You are that which I leave behind,






Vergil, to Lavinia, in Ursula K. Le Guin’s _Lavinia_: “Oh my dear…my unfinished, my incomplete, my unfulfilled. Child I never had. Come back once more.”

Lavinia, in response: “I will.” [p68].





Things greater than love

Some of us decipher what we must do within the confines of community, tradition and good order, others must obey the lack of confines and the contours of known lovings.

We are leaves in history, in time, and our guises of men and women are rags on wisps of straw.
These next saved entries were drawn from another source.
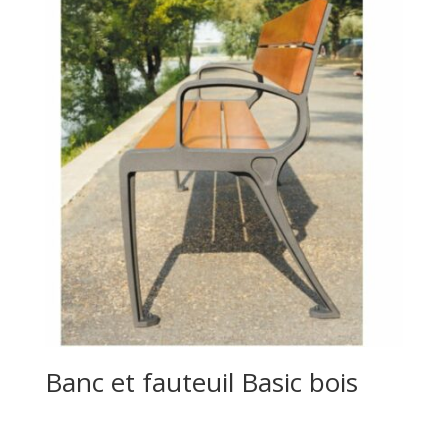
Banc et fauteuil Basic bois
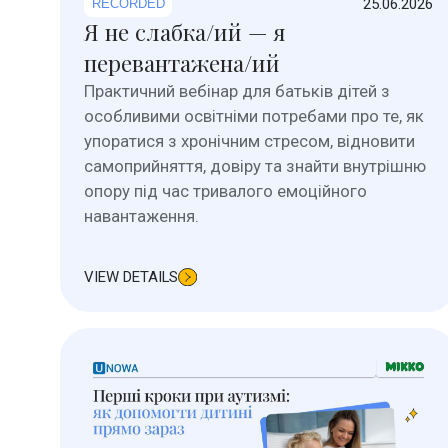
25.06.2026
RECORDED
Я не слабка/ий — я
перевантажена/ий
Практичний вебінар для батьків дітей з
особливими освітніми потребами про те, як
упоратися з хронічним стресом, відновити
самоприйняття, довіру та знайти внутрішню
опору під час тривалого емоційного
навантаження.
VIEW DETAILS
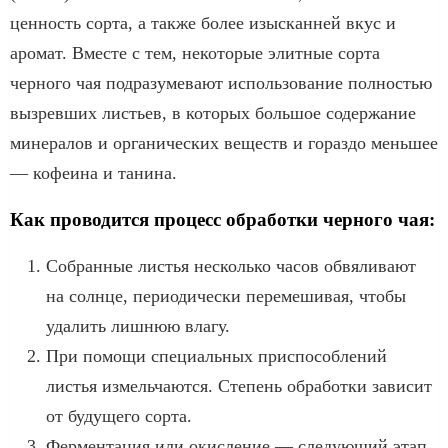
ценность сорта, а также более изысканней вкус и
аромат. Вместе с тем, некоторые элитные сорта
черного чая подразумевают использование полностью
вызревших листьев, в которых большое содержание
минералов и органических веществ и гораздо меньшее
— кофеина и танина.
Как проводится процесс обработки черного чая:
Собранные листья несколько часов обвяливают
на солнце, периодически перемешивая, чтобы
удалить лишнюю влагу.
При помощи специальных приспособлений
листья измельчаются. Степень обработки зависит
от будущего сорта.
Ферментация или окисление — следующий этап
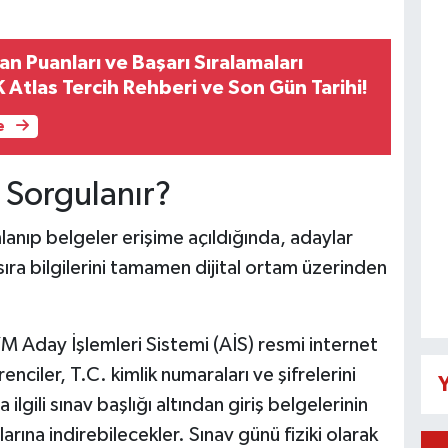
n Puanları ve Başarı Sıralamaları
 Atlas Tercih Rehberi ve Son Gün Tarihi!
e
l Sorgulanır?
anıp belgeler erişime açıldığında, adaylar
 sıra bilgilerini tamamen dijital ortam üzerinden
M Aday İşlemleri Sistemi (AİS) resmi internet
nciler, T.C. kimlik numaraları ve şifrelerini
Y
ilgili sınav başlığı altından giriş belgelerinin
ına indirebilecekler. Sınav günü fiziki olarak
The unbelonging comes slowly. Like water on rock. You become the fertile river bed, life giver where you once rose above it all. Little by little the winding sheet, drop by drop the river. And then you find that you stand on the other bank of the river from all that you thought ‘yourself.’ You change.

In time you realize that there are things greater than those you love, that go further than forms of togetherness. You taste the skin of freedom. Strange fruit.

You step into the vastness of spaces after a lifetime in boxed stalls, and the madness of space takes you. You are excited by the expanses you did not know existed but which affect you all the same, so that you chase the horizons, past exhaustion, unto annihilation. You no longer obey the social contracts that ensured you a bondage of love and command, and thus you become the worst of the lot. You are where you were not bred for.

Even as you step nervously, at first, the old comforts flash by: it is much to be companions, and more to be safe and prized. But the distances are relentless, and will not cease to compel you into freedom.

So, first comes awakening, then exhilaration, then ecstasy, and then annihilation.

All leads to the end, but the littler movement is a dance between persons, the larger an obeisance to the relentless self.



I wonder at those who walked into nothingness because they were unwilling to sacrifice themselves, who could surrender life but not self. In men and martyrs this is celebrated, but in instances where women (or the feminine-identified) have walked away from their ordained life in order to save their selves the pronouncements become less celebratory, especially when the seeker has had to either renounce love whole or watch it being destroyed.

[Consider a few fictional examples : Laura Brown (played by Julianne Moore) in _The Hours_ and Woolf herself. Consider Edna Pontellier who walks into the water in _The Awakening_. Consider Maya at the end of Mira Nair’s _KamaSutra_ when she walks away after her lover has been crushed under an elephant’s feet. Or, in real life, H.D. herself, one of many, she who sought to see so far.]